This is what I’m trying right now, Flock (www.flock.com). A browser casually said to be “Web 2.0 friendly”.

I don’t get it. It’s just Firefox with different themes and more extensions, and a new “topbar” that supports Flickr. The Back and Forward buttons no longer have drop-down menus! What is the author thinking? Netscape 3 retro style?

Oooh! I’m amazed! (Note the sarcasm.)

Blogged with Flock, with many manual edits by Rémi.

An idea for Firefox at the Google Summer of Code

Give it a smaller stomach! That way it wouldn’t be eating that much memory all the time.

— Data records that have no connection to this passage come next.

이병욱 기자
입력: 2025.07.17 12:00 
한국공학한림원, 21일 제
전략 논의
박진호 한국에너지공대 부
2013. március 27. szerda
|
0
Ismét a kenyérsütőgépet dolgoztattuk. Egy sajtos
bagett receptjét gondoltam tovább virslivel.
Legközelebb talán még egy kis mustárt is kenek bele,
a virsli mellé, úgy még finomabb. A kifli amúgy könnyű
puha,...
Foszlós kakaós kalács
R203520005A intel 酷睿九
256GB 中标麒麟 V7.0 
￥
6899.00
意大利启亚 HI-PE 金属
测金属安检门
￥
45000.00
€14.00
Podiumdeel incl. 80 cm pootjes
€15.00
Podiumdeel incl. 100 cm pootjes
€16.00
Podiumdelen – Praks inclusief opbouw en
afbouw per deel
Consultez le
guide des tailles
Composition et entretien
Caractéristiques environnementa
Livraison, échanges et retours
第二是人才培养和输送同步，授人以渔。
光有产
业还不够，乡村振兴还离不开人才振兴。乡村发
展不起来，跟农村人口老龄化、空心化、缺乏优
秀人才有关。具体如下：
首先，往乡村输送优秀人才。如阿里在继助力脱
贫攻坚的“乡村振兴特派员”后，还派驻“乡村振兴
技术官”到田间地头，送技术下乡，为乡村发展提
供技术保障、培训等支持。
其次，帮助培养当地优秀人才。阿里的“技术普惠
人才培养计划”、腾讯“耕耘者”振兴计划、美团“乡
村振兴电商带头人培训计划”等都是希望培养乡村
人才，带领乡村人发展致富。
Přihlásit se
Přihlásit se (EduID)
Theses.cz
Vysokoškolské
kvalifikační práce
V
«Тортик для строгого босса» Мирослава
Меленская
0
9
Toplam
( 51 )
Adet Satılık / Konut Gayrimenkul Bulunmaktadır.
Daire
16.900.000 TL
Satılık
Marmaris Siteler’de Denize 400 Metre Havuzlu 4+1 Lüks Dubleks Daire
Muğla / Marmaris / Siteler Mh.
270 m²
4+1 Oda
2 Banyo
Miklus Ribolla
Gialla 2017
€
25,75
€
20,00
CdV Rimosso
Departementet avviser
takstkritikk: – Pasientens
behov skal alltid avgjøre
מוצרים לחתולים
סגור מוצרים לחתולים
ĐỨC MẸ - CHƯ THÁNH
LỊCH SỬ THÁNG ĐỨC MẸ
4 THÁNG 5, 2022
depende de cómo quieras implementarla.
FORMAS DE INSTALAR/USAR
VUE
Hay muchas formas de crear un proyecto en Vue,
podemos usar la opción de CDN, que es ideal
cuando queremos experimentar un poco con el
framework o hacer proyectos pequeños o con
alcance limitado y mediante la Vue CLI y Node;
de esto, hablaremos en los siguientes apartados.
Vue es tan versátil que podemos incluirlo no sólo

At work, I’ve stoped using Firefox for the simple reason that it’s often taking up to 50% of the entire RAM of my workstation.

I know my workstation only has 256MB of memory, and that Internet Explorer is, I think, somewhat preloaded with the entire system when starting up Windows, but if you look at Opera (what I’m using at the moment), it’s not using even half of what Firefox is taking up.

But at least Firefox supports NTLM, which Opera lacks of.

With all the ideas floating around for the next Google Summer of Code, I’d love it if they’d stop thinking too much about new features simply to be one step ahead of Internet Explorer, and they’d finally take action at making the whole browser a bit better in performance.